I am a human. Not a number. Not a digit
Menentukan rate terjemahan untuk seorang teman ternyata bukanlah perkara mudah. Butuh “kekuatan” besar, bahkan sebagian orang (baca: penerjemah) tidak sanggup melakukannya. 😀
Suatu hari seorang teman bertanya apakah punya teman yang biasa menerjemahkan untuk pasangan Bahasa Jawa-Bahasa Indonesia. Dia ingin tahu berapa rate untuk pasangan bahasa tersebut. Saya ingat seorang teman penerjemah yang mempunyai agensi dan juga menerima pasangan bahasa itu selain Inggris-Indonesia dan Indonesia-Inggris. Terjadilah percakapan sebagai berikut.
Saya : “Mas, berapa rate untuk terjemahan dari Bhs Jawa ke Bahasa Indonesia?”
AA : “Bahasa Jawa apa, Mbak? Apakah aksaranya atau Jawa tulisan biasa, atau… Jawa apa?”
Saya : “Latin, Mas.”
AA : “Bahasa Jawa Madya, Ngoko atau apa?”
Saya : “Madya.”
AA : “Jumlah katanya berapa, Mbak?”
Saya : “Jumlah katanya belum tahu, Mas. Dia baru nanya rate aja dulu, katanya supaya ada bayangan harga.”
AA : “Saya sama temen sendiri susah sih bilangnya. Hahahaha. Gini aja deh, Mbak. Saya cuma butuh jumlah kata + budget-nya berapa. That’s all. Saya susah bikin rate buat temen.”

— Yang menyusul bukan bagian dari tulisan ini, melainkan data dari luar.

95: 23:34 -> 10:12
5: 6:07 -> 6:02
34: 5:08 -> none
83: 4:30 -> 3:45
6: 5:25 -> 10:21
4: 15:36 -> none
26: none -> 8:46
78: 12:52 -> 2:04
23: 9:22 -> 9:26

Saya : “Jangan gitu dong, Mas. Ini bukan buat saya pribadi, tapi orang lain. Nanti kalau untuk saya sendiri, gratis juga boleh” 😛
AA : “Jiaaah!”
Saya : “Standar rate aja, Mas.”
AA : “Waduh, sudah dibilangi Mbak Yu ini.” (Tetap bersikeras tidak mau menyebut angka)
Saya : “Lha, saya mesti bilang apa ama si temen itu?”
AA : “Hehehe. Bilang aja gitu. Asli saya ini orangnya ngga enakan masalah rate, Mbak. Kecuali sama bule, saya paling kenceng.”
Saya : “Ini bukan untuk saya, tapi teman saya.” (Saya berusaha membujuk dan menekankan sekali lagi)
Mas : “Lha, teman Mbak Desak kan seorang teman juga.”
Saya : Walah, Dimas ini, tampaknya saya tidak berhasil membujuk dikau untuk menyebut sebuah angka.” (Saya menyerah dan misi pun gagal).
AA : “Betul. I am a human. Not a number. Not a digit.” (LOL!)
Saya : “Hihihi. Sutralah kalau begitu. Saya akan sampaikan jawaban Mas tadi.”
Siapakah AA ini? Tiada lain tiada bukan Mas Ahnan Alex yang dikenal luas sebagai seorang penerjemah yang rendah hati.
Terbukti bahwa sangat tidak mudah menentukan rate untuk teman, bukan? 😀
Saya mengerti dan sangat memahami “kesulitan” yang dirasakan AA dalam menentukan rate untuk temannya, karena saya sendiri sering mengalami. Di luar novel, klien saya kebanyakan teman sendiri atau teman dekat suami yang sudah biasa berkunjung ke rumah untuk sekedar ngobrol-ngobrol. Saya selalu merasa tidak enak hati setiap menyebutkan harga yang sebenarnya. Barangkali kasihan melihat wajah saya yang tampak gundah-gulana, sampai-sampai salah seorang di antara mereka berkata: “Bu Agung, jangan sungkan-sungkan, buatkan saya nota berapa mestinya saya bayar.” (Karena suami saya bernama Agung, teman-teman suami biasa memanggil saya ‘Bu Agung.’)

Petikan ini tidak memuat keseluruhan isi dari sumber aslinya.